The message of Newjack is that prison corrupts guards. The message of Going up the River is that prison corrupts everyone. Hallinan’s book lacks the unifying narrative and the first-person, yank-by-the-nuts intensity of Newjack. It is a series of feature stories strung together, a tour through the American prison universe. Hallinan does a fine job describing—and deploring—the new garrison state. He visits some of the popular, horrific “supermax” prisons, in which all inmates are isolated for 23 hours per day. He details the increasingly vindictive methods of punishment prison officials are devising: forcing inmates to split rocks on chain gangs (pointless make-work); humiliating inmates caught masturbating by making them wear bright pink uniforms and making all inmates wear old-time prison stripes; removing all “privileges”—air conditioners, television, books, classes—so that slammer life is empty and dead. Many prisoners lose even regular rations: They are served a vile “food loaf”—a nutritive mush—instead of real food.

Hallinan reserves his greatest indignation for prison economics. He hates the way private prisons allow wardens and investors to enrich themselves off prisoner deprivation. He attacks wardens of public prisons for trying to squeeze every penny of savings—in part by gouging inmates on things like telephone calls or toothpaste. Hallinan is appalled that rural towns are competing for prisons.

Hallinan, like Conover, is a second-degree critic. He believes it is fundamentally wrong to view prison as an economic opportunity rather than a human tragedy. Hallinan is not exactly arguing that prisoners deserve better—though he believes they do. Rather, he is insisting that the rest of us shouldn’t profit from their misery.

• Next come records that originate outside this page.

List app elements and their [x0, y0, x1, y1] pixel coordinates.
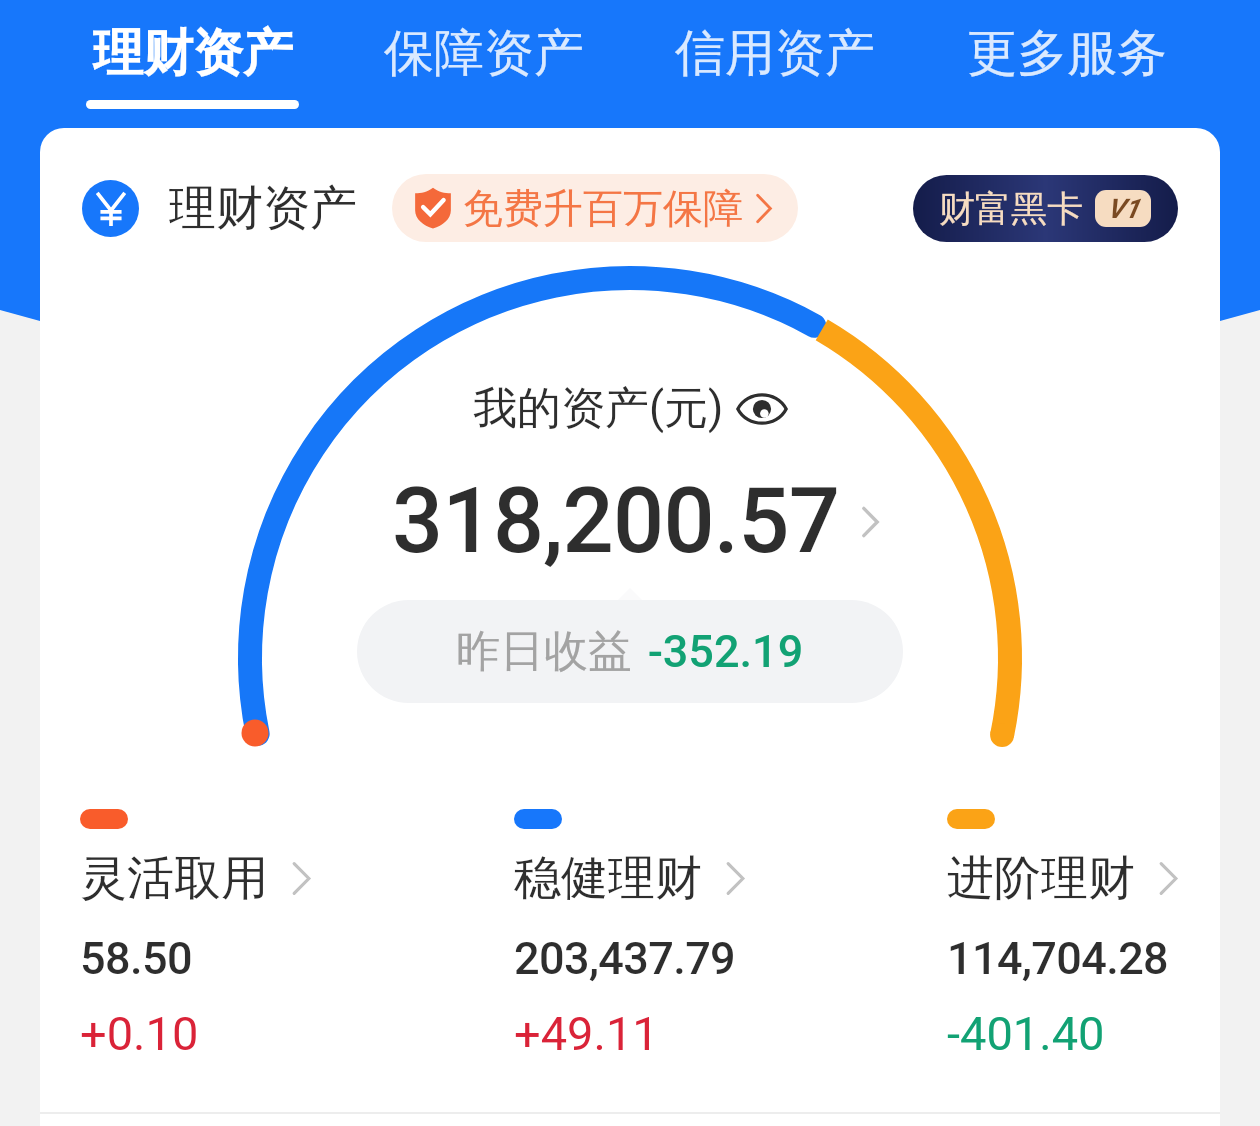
staticText: 114,704.28: [947, 932, 1169, 985]
staticText: 理财资产: [169, 179, 357, 238]
staticText: +49.11: [514, 1006, 659, 1061]
button[interactable]: 保障资产: [338, 0, 629, 128]
button[interactable]: 免费升百万保障: [392, 174, 798, 242]
staticText: 进阶理财: [947, 849, 1135, 908]
staticText: 318,200.57: [392, 469, 840, 574]
staticText: 更多服务: [967, 22, 1167, 85]
staticText: -401.40: [947, 1006, 1105, 1061]
staticText: 免费升百万保障: [463, 183, 743, 233]
staticText: 财富黑卡: [939, 186, 1083, 231]
button[interactable]: 稳健理财: [514, 809, 747, 1061]
other: Wealth: [82, 180, 139, 237]
staticText: 灵活取用: [80, 849, 268, 908]
button[interactable]: 信用资产: [629, 0, 921, 128]
staticText: 我的资产(元): [473, 381, 724, 436]
button[interactable]: 进阶理财: [947, 809, 1180, 1061]
staticText: 理财资产: [93, 22, 293, 85]
button[interactable]: 昨日收益: [357, 600, 903, 703]
button[interactable]: Hide balance: [736, 387, 788, 431]
staticText: 58.50: [80, 932, 192, 985]
button[interactable]: 更多服务: [921, 0, 1213, 128]
staticText: 保障资产: [384, 22, 584, 85]
staticText: 稳健理财: [514, 849, 702, 908]
staticText: 信用资产: [675, 22, 875, 85]
button[interactable]: 理财资产: [47, 0, 338, 128]
button[interactable]: Total assets detail: [392, 469, 881, 574]
button[interactable]: 财富黑卡: [913, 175, 1178, 242]
staticText: 203,437.79: [514, 932, 736, 985]
staticText: +0.10: [80, 1006, 199, 1061]
staticText: -352.19: [648, 625, 804, 678]
staticText: 昨日收益: [456, 624, 632, 679]
button[interactable]: 灵活取用: [80, 809, 313, 1061]
staticText: V1: [1107, 193, 1140, 225]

Prison reform without prisoners is ultimately a frustrating exercise. In the romantic age of prisons, reformers had a clear idea of what they wanted: fewer prisoners and more freedom. Our semi-reformers lack that certainty. Hallinan and Conover end their books desperate for change but don’t seem sure what it should be. They don’t want to loose these criminals on the public. They—especially Hallinan—have a few specifics: more prisoner contact with families, more educational and vocational programs, more parole. But mostly they seem to be pleading for more humanity. In the newjack nation, all of us—inmates and COs and free citizens—are beasts.